We as men are failing the women and children of this country. We need a culture shift! In the past I have seen stories like this and told myself “I would never,” and then continued on with my life. I now realise that it is not enough. We need every male in this country to know from a young age that there is no excuse for a male to lay his hands on a female or an infant with violent intent or with the intent of sexual abuse. Boys need to know that it is above all morally incorrect and illegal. Boys need to know how serious the consequences will be if they break this law. Fathers need to tell their sons; teachers need to tell their students; any male of authority needs to be instilling this information into the boys of this nation. Our Prime Minister should be shouting it from the rooftops!

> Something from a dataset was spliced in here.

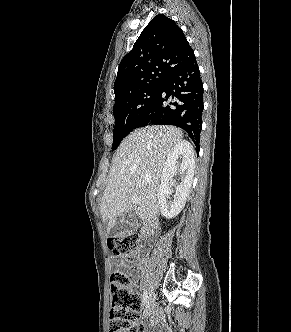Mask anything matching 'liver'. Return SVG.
<instances>
[{"label": "liver", "instance_id": "obj_1", "mask_svg": "<svg viewBox=\"0 0 291 332\" xmlns=\"http://www.w3.org/2000/svg\"><path fill=\"white\" fill-rule=\"evenodd\" d=\"M182 132L173 126H147L134 130L116 150L101 199L100 212L107 234L117 217L132 210V195L139 196L136 213L141 219L159 213L157 193L166 157L182 141Z\"/></svg>", "mask_w": 291, "mask_h": 332}]
</instances>
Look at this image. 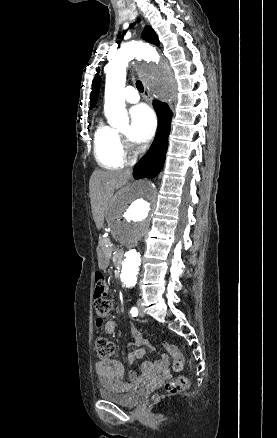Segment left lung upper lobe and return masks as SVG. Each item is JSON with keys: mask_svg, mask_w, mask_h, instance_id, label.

Violence against women is a male problem and needs to be fixed by men. It sounds confronting that all men must take accountability for a problem that is one perpetrated by a few, but if Scomo’s statistics are correct, 41 Australian women die every year at the hands of a partner or former partner. If we let this statistic remain then there is something deeply wrong with our country.
I had hoped that one of our elected leaders would have taken a public lead in the wake of the tragedy of Hannah Clarke and her three children but I was disappointed so I guess it falls on the rest of us to start fixing this issue. Without our leaders in Canberra spearheading this shift in culture, it’s going to be slow going but we as men should make a start.
In the near future, I hope our leaders make a meaningful and public stand on domestic violence- but I wouldn’t expect the current Prime Minister to challenge the status quo. Until a leader has the courage to make the necessary stand on family violence, it is down to the individual male to challenge this issue.
On the off chance that Scomo wants to make a meaningful stand, I know you love a slogan Mister Prime Minister so try this one, “We men must do better.”